◆ **THE TASK**
Only one stretch of the material below is wanted: everything from the line containing "Según se explica" down to the line containing "BELI PELATIHAN PRAKERJA GETI DI", both ends included. Repeat it exactly and skip the pictures.

◆ **DATA UNDER STUDY**

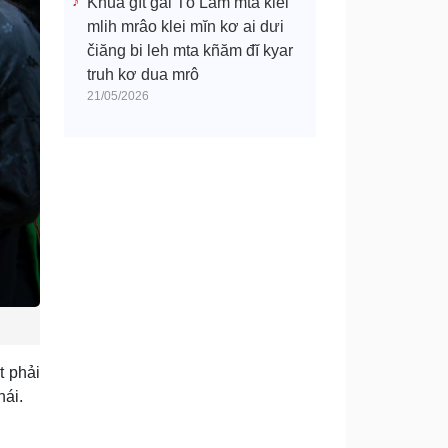
Khua gĭt gai Tô Lâm mtă klei
mlih mrâo klei mĭn kơ ai dưi
čiăng bi leh mta kñăm đĭ kyar
truh kơ dua mrô
21/05/2026
t phải
hái.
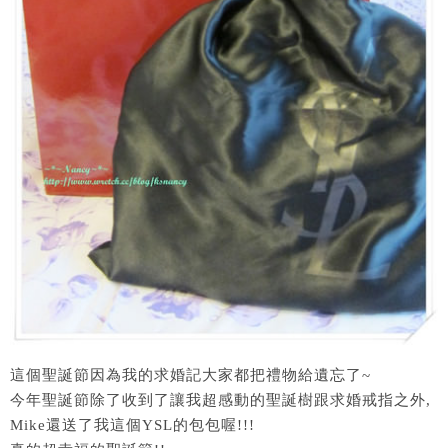
這個聖誕節因為我的求婚記大家都把禮物給遺忘了~
今年聖誕節除了收到了讓我超感動的聖誕樹跟求婚戒指之外,
Mike還送了我這個YSL的包包喔!!!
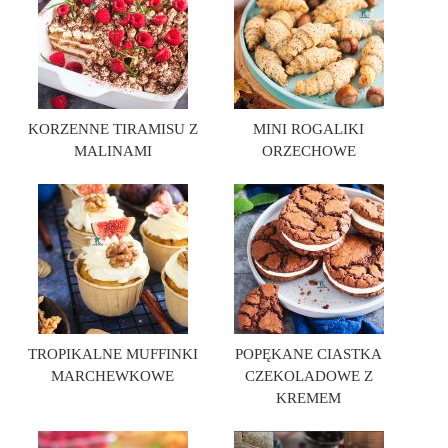
KORZENNE TIRAMISU Z
MINI ROGALIKI
MALINAMI
ORZECHOWE
TROPIKALNE MUFFINKI
POPĘKANE CIASTKA
MARCHEWKOWE
CZEKOLADOWE Z
KREMEM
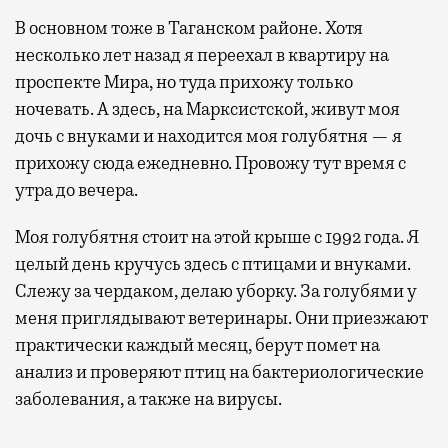
В основном тоже в Таганском районе. Хотя
несколько лет назад я переехал в квартиру на
проспекте Мира, но туда прихожу только
ночевать. А здесь, на Марксистской, живут моя
дочь с внуками и находится моя голубятня — я
прихожу сюда ежедневно. Провожу тут время с
утра до вечера.
Моя голубятня стоит на этой крыше с 1992 года. Я
целый день кручусь здесь с птицами и внуками.
Слежу за чердаком, делаю уборку. За голубями у
меня приглядывают ветеринары. Они приезжают
практически каждый месяц, берут помет на
анализ и проверяют птиц на бактериологические
заболевания, а также на вирусы.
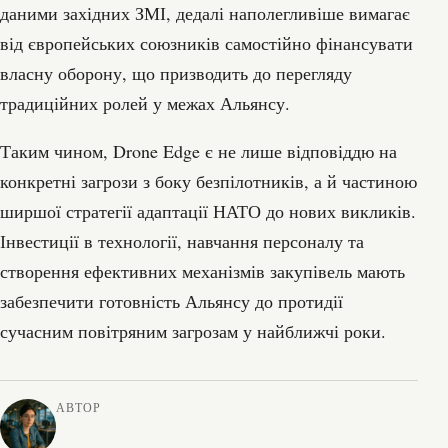
даними західних ЗМІ, дедалі наполегливіше вимагає
від європейських союзників самостійно фінансувати
власну оборону, що призводить до перегляду
традиційних ролей у межах Альянсу.
Таким чином, Drone Edge є не лише відповіддю на
конкретні загрози з боку безпілотників, а й частиною
ширшої стратегії адаптації НАТО до нових викликів.
Інвестиції в технології, навчання персоналу та
створення ефективних механізмів закупівель мають
забезпечити готовність Альянсу до протидії
сучасним повітряним загрозам у найближчі роки.
АВТОР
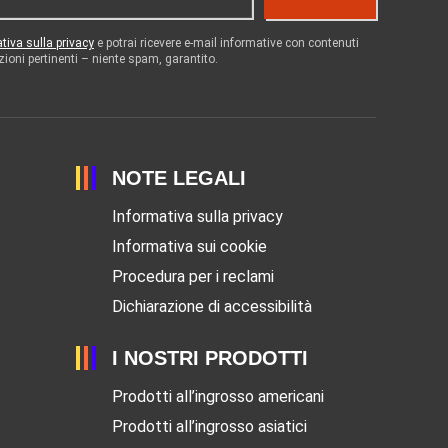
tiva sulla privacy
e potrai ricevere e-mail informative con contenuti
zioni pertinenti – niente spam, garantito.
NOTE LEGALI
Informativa sulla privacy
Informativa sui cookie
Procedura per i reclami
Dichiarazione di accessibilità
I NOSTRI PRODOTTI
Prodotti all’ingrosso americani
Prodotti all’ingrosso asiatici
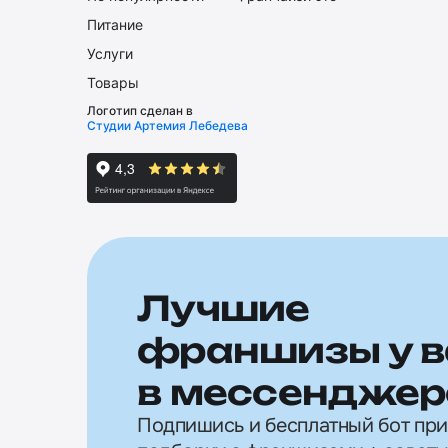
Питание
Услуги
Товары
Логотип сделан в
Студии Артемия Лебедева
Лучшие
франшизы у в
в мессенджер
Подпишись и бесплатный бот пр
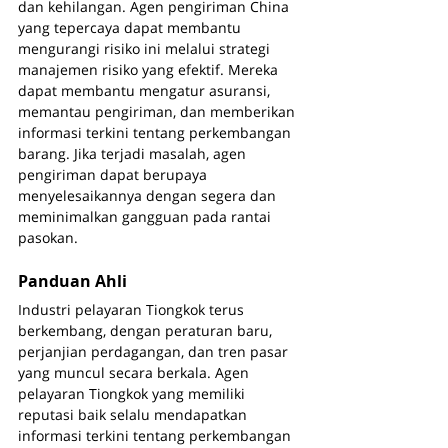
dan kehilangan. Agen pengiriman China 
yang tepercaya dapat membantu 
mengurangi risiko ini melalui strategi 
manajemen risiko yang efektif. Mereka 
dapat membantu mengatur asuransi, 
memantau pengiriman, dan memberikan 
informasi terkini tentang perkembangan 
barang. Jika terjadi masalah, agen 
pengiriman dapat berupaya 
menyelesaikannya dengan segera dan 
meminimalkan gangguan pada rantai 
pasokan.
Panduan Ahli
Industri pelayaran Tiongkok terus 
berkembang, dengan peraturan baru, 
perjanjian perdagangan, dan tren pasar 
yang muncul secara berkala. Agen 
pelayaran Tiongkok yang memiliki 
reputasi baik selalu mendapatkan 
informasi terkini tentang perkembangan 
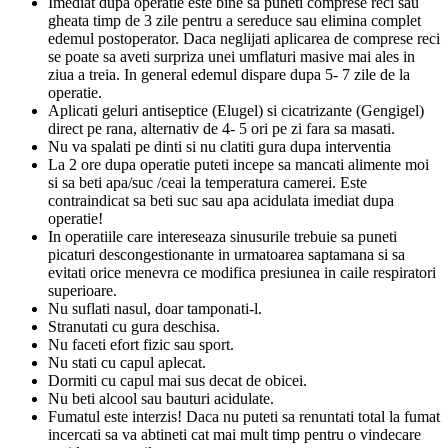
Imediat dupa operatie este bine sa puneti comprese reci sau
gheata timp de 3 zile pentru a sereduce sau elimina complet
edemul postoperator. Daca neglijati aplicarea de comprese reci
se poate sa aveti surpriza unei umflaturi masive mai ales in
ziua a treia. In general edemul dispare dupa 5- 7 zile de la
operatie.
Aplicati geluri antiseptice (Elugel) si cicatrizante (Gengigel)
direct pe rana, alternativ de 4- 5 ori pe zi fara sa masati.
Nu va spalati pe dinti si nu clatiti gura dupa interventia
La 2 ore dupa operatie puteti incepe sa mancati alimente moi
si sa beti apa/suc /ceai la temperatura camerei. Este
contraindicat sa beti suc sau apa acidulata imediat dupa
operatie!
In operatiile care intereseaza sinusurile trebuie sa puneti
picaturi descongestionante in urmatoarea saptamana si sa
evitati orice menevra ce modifica presiunea in caile respiratori
superioare.
Nu suflati nasul, doar tamponati-l.
Stranutati cu gura deschisa.
Nu faceti efort fizic sau sport.
Nu stati cu capul aplecat.
Dormiti cu capul mai sus decat de obicei.
Nu beti alcool sau bauturi acidulate.
Fumatul este interzis! Daca nu puteti sa renuntati total la fumat
incercati sa va abtineti cat mai mult timp pentru o vindecare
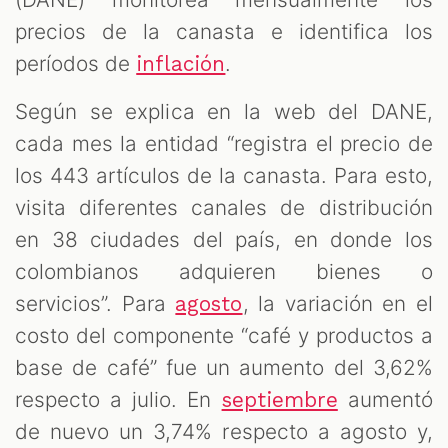
precios de la canasta e identifica los
períodos de
.
inflación
Según se explica en la web del DANE,
cada mes la entidad “registra el precio de
los 443 artículos de la canasta. Para esto,
visita diferentes canales de distribución
en 38 ciudades del país, en donde los
colombianos adquieren bienes o
servicios”. Para
, la variación en el
agosto
costo del componente “café y productos a
base de café” fue un aumento del 3,62%
respecto a julio. En
aumentó
septiembre
de nuevo un 3,74% respecto a agosto y,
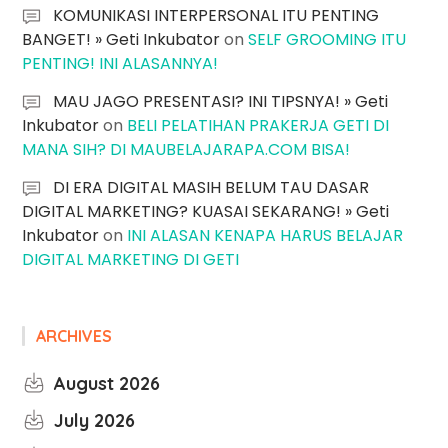
KOMUNIKASI INTERPERSONAL ITU PENTING
BANGET! » Geti Inkubator
on
SELF GROOMING ITU
PENTING! INI ALASANNYA!
MAU JAGO PRESENTASI? INI TIPSNYA! » Geti
Inkubator
on
BELI PELATIHAN PRAKERJA GETI DI
MANA SIH? DI MAUBELAJARAPA.COM BISA!
DI ERA DIGITAL MASIH BELUM TAU DASAR
DIGITAL MARKETING? KUASAI SEKARANG! » Geti
Inkubator
on
INI ALASAN KENAPA HARUS BELAJAR
DIGITAL MARKETING DI GETI
ARCHIVES
August 2026
July 2026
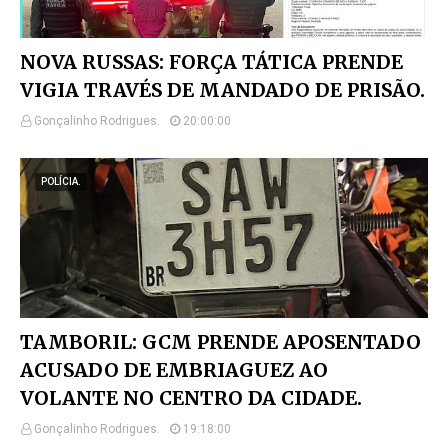
NOVA RUSSAS: FORÇA TÁTICA PRENDE
VIGIA TRAVÉS DE MANDADO DE PRISÃO.
Gonçalinho Rodrigues.
20:00:00
POLÍCIA.
TAMBORIL: GCM PRENDE APOSENTADO
ACUSADO DE EMBRIAGUEZ AO
VOLANTE NO CENTRO DA CIDADE.
Gonçalinho Rodrigues.
19:18:00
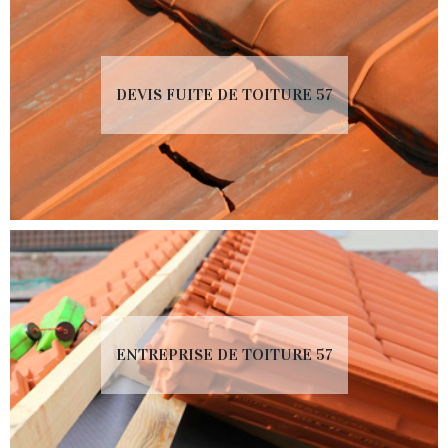
DEVIS FUITE DE TOITURE 57
ENTREPRISE DE TOITURE 57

◆ **RESPONSE TO THE EXERCISE**
Según se explica en la web del DANE,
cada mes la entidad “registra el precio de
los 443 artículos de la canasta. Para esto,
visita diferentes canales de distribución
en 38 ciudades del país, en donde los
colombianos adquieren bienes o
servicios”. Para
, la variación en el
agosto
costo del componente “café y productos a
base de café” fue un aumento del 3,62%
respecto a julio. En
aumentó
septiembre
de nuevo un 3,74% respecto a agosto y,
KOMUNIKASI INTERPERSONAL ITU PENTING
BANGET! » Geti Inkubator
on
SELF GROOMING ITU
PENTING! INI ALASANNYA!
MAU JAGO PRESENTASI? INI TIPSNYA! » Geti
Inkubator
on
BELI PELATIHAN PRAKERJA GETI DI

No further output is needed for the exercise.